Collected data:
______

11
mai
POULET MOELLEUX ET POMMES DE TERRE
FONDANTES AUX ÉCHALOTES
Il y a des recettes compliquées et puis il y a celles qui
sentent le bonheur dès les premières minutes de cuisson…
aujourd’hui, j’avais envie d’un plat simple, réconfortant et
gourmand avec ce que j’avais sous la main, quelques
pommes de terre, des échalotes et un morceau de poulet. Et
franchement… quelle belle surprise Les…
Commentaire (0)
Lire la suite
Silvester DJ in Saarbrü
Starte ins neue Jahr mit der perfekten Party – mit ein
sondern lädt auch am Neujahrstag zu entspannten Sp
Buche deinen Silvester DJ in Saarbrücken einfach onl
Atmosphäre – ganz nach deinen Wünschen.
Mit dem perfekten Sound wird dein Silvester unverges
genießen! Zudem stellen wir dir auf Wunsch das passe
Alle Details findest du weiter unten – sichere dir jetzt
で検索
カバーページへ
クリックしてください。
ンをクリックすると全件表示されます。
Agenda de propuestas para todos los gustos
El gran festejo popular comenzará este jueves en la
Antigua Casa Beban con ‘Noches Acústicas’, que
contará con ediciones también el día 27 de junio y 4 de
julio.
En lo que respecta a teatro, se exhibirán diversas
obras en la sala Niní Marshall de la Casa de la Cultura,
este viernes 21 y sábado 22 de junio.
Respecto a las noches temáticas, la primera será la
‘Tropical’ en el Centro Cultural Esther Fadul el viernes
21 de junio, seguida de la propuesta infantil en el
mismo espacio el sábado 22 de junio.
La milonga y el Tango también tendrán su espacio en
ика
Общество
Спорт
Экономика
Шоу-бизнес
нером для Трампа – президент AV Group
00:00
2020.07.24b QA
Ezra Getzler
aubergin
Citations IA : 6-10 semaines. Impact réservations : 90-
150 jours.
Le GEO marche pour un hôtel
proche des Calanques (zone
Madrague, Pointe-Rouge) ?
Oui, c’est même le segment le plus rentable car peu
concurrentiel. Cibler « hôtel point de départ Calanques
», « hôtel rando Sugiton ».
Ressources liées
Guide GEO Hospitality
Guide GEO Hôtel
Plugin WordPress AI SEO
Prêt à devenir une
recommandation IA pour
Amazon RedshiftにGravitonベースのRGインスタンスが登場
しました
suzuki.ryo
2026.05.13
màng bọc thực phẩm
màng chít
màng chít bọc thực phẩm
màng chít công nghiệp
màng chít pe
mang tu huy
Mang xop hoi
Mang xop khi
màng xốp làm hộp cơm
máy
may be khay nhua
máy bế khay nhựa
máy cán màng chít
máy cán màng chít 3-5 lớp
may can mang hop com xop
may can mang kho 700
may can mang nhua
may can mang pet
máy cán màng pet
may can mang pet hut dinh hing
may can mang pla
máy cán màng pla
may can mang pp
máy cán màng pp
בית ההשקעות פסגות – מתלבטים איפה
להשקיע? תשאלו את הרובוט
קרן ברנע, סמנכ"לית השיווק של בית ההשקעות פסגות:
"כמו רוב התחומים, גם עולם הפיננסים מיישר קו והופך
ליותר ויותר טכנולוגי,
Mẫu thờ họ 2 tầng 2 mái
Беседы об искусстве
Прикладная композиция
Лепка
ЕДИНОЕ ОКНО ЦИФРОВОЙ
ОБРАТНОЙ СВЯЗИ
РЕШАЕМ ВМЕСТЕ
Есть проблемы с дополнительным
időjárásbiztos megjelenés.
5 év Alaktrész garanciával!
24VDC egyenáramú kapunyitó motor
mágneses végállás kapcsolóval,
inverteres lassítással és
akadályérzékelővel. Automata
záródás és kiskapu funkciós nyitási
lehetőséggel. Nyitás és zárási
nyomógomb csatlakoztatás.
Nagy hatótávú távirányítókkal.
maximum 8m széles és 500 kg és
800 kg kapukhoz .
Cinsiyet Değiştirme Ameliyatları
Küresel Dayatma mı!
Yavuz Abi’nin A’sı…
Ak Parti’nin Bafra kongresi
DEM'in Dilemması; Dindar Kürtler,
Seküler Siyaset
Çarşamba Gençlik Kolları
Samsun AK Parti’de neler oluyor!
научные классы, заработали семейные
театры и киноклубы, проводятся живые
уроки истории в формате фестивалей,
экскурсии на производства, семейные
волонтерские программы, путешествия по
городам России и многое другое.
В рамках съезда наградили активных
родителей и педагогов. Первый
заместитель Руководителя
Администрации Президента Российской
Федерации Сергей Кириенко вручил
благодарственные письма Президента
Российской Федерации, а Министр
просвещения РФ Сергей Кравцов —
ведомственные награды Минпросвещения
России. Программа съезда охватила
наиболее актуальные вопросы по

______

(INSTRUCTIONS FOR THE TASK): Output all of the data again. Match it exactly.

(EXERCISE SOLUTION):
11
mai
POULET MOELLEUX ET POMMES DE TERRE
FONDANTES AUX ÉCHALOTES
Il y a des recettes compliquées et puis il y a celles qui
sentent le bonheur dès les premières minutes de cuisson…
aujourd’hui, j’avais envie d’un plat simple, réconfortant et
gourmand avec ce que j’avais sous la main, quelques
pommes de terre, des échalotes et un morceau de poulet. Et
franchement… quelle belle surprise Les…
Commentaire (0)
Lire la suite
Silvester DJ in Saarbrü
Starte ins neue Jahr mit der perfekten Party – mit ein
sondern lädt auch am Neujahrstag zu entspannten Sp
Buche deinen Silvester DJ in Saarbrücken einfach onl
Atmosphäre – ganz nach deinen Wünschen.
Mit dem perfekten Sound wird dein Silvester unverges
genießen! Zudem stellen wir dir auf Wunsch das passe
Alle Details findest du weiter unten – sichere dir jetzt
で検索
カバーページへ
クリックしてください。
ンをクリックすると全件表示されます。
Agenda de propuestas para todos los gustos
El gran festejo popular comenzará este jueves en la
Antigua Casa Beban con ‘Noches Acústicas’, que
contará con ediciones también el día 27 de junio y 4 de
julio.
En lo que respecta a teatro, se exhibirán diversas
obras en la sala Niní Marshall de la Casa de la Cultura,
este viernes 21 y sábado 22 de junio.
Respecto a las noches temáticas, la primera será la
‘Tropical’ en el Centro Cultural Esther Fadul el viernes
21 de junio, seguida de la propuesta infantil en el
mismo espacio el sábado 22 de junio.
La milonga y el Tango también tendrán su espacio en
ика
Общество
Спорт
Экономика
Шоу-бизнес
нером для Трампа – президент AV Group
00:00
2020.07.24b QA
Ezra Getzler
aubergin
Citations IA : 6-10 semaines. Impact réservations : 90-
150 jours.
Le GEO marche pour un hôtel
proche des Calanques (zone
Madrague, Pointe-Rouge) ?
Oui, c’est même le segment le plus rentable car peu
concurrentiel. Cibler « hôtel point de départ Calanques
», « hôtel rando Sugiton ».
Ressources liées
Guide GEO Hospitality
Guide GEO Hôtel
Plugin WordPress AI SEO
Prêt à devenir une
recommandation IA pour
Amazon RedshiftにGravitonベースのRGインスタンスが登場
しました
suzuki.ryo
2026.05.13
màng bọc thực phẩm
màng chít
màng chít bọc thực phẩm
màng chít công nghiệp
màng chít pe
mang tu huy
Mang xop hoi
Mang xop khi
màng xốp làm hộp cơm
máy
may be khay nhua
máy bế khay nhựa
máy cán màng chít
máy cán màng chít 3-5 lớp
may can mang hop com xop
may can mang kho 700
may can mang nhua
may can mang pet
máy cán màng pet
may can mang pet hut dinh hing
may can mang pla
máy cán màng pla
may can mang pp
máy cán màng pp
בית ההשקעות פסגות – מתלבטים איפה
להשקיע? תשאלו את הרובוט
קרן ברנע, סמנכ"לית השיווק של בית ההשקעות פסגות:
"כמו רוב התחומים, גם עולם הפיננסים מיישר קו והופך
ליותר ויותר טכנולוגי,
Mẫu thờ họ 2 tầng 2 mái
Беседы об искусстве
Прикладная композиция
Лепка
ЕДИНОЕ ОКНО ЦИФРОВОЙ
ОБРАТНОЙ СВЯЗИ
РЕШАЕМ ВМЕСТЕ
Есть проблемы с дополнительным
időjárásbiztos megjelenés.
5 év Alaktrész garanciával!
24VDC egyenáramú kapunyitó motor
mágneses végállás kapcsolóval,
inverteres lassítással és
akadályérzékelővel. Automata
záródás és kiskapu funkciós nyitási
lehetőséggel. Nyitás és zárási
nyomógomb csatlakoztatás.
Nagy hatótávú távirányítókkal.
maximum 8m széles és 500 kg és
800 kg kapukhoz .
Cinsiyet Değiştirme Ameliyatları
Küresel Dayatma mı!
Yavuz Abi’nin A’sı…
Ak Parti’nin Bafra kongresi
DEM'in Dilemması; Dindar Kürtler,
Seküler Siyaset
Çarşamba Gençlik Kolları
Samsun AK Parti’de neler oluyor!
научные классы, заработали семейные
театры и киноклубы, проводятся живые
уроки истории в формате фестивалей,
экскурсии на производства, семейные
волонтерские программы, путешествия по
городам России и многое другое.
В рамках съезда наградили активных
родителей и педагогов. Первый
заместитель Руководителя
Администрации Президента Российской
Федерации Сергей Кириенко вручил
благодарственные письма Президента
Российской Федерации, а Министр
просвещения РФ Сергей Кравцов —
ведомственные награды Минпросвещения
России. Программа съезда охватила
наиболее актуальные вопросы по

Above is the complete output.